1. The management of non-indigenous species is not without its complications. In Bergstrom et al.’s (2009) study, we demonstrated that feral cats Felis catus on sub-Antarctic Macquarie Island were exerting top-down control on the feral rabbit Oryctolagus cuniculus population, and that the eradication of the cats led to a substantial increase in rabbit numbers and an associated trophic cascade.

2. Dowding et al. (2009) claim our modelling was flawed for various reasons, but primarily that a reduction in the application of the rabbit control agent, Myxoma virus, coinciding with cat removal, was a major driver of rabbit population release.

3. We explore this proposition (as well as others) by examining rates of Myxoma viral release between 1991 and 2006 (with an attenuation factor for the years, 2003–2006) in association with presence/absence of cats against two estimates of rabbit population size.

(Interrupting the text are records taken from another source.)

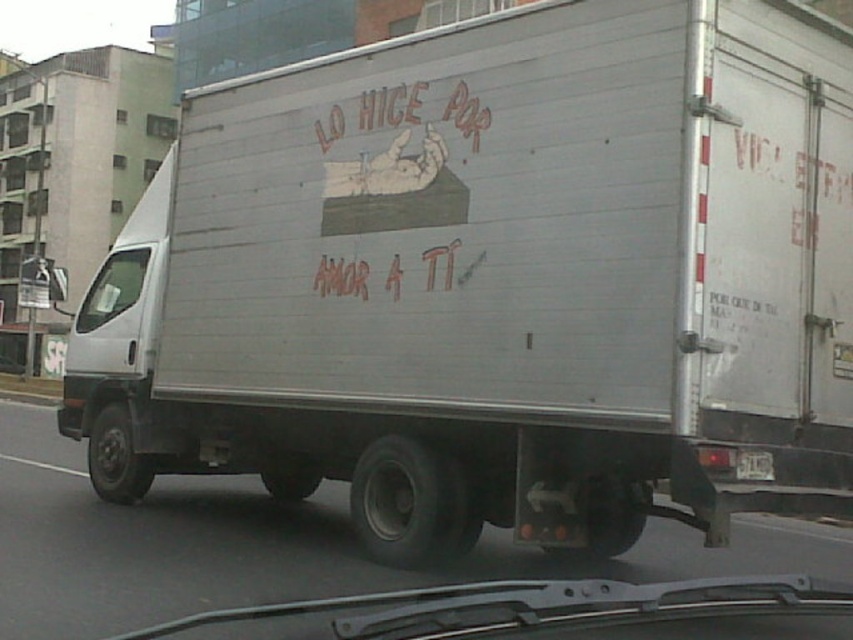 Question: Is transparent glass windshield at left further to camera compared to white plastic license plate at center?

Choices:
 (A) no
 (B) yes

Answer: (B)

Question: Is transparent glass windshield at left thinner than white plastic license plate at center?

Choices:
 (A) yes
 (B) no

Answer: (B)

Question: Which object is farther from the camera taking this photo?

Choices:
 (A) transparent glass windshield at left
 (B) white plastic license plate at center

Answer: (A)

Question: Can you confirm if transparent glass windshield at left is thinner than white plastic license plate at center?

Choices:
 (A) yes
 (B) no

Answer: (B)

Question: Which point is closer to the camera taking this photo?

Choices:
 (A) (735, 468)
 (B) (142, 260)

Answer: (A)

Myxoma viral release was a significant factor in the lower estimates of rabbit population, but the effect was small, and was not significant for higher rabbit population estimates. By contrast, the presence or absence of cats remained highly significant for both estimates.

4.Synthesis and applications. We re-affirm our position that top-down control of rabbit numbers by cats, prior to their eradication, was occurring on Macquarie Island. Nonetheless, we agree with Dowding et al. (2009) that systems with multiple invasive species represent complex situations that require careful scrutiny. Such scrutiny should occur in advance of, during, and following management interventions.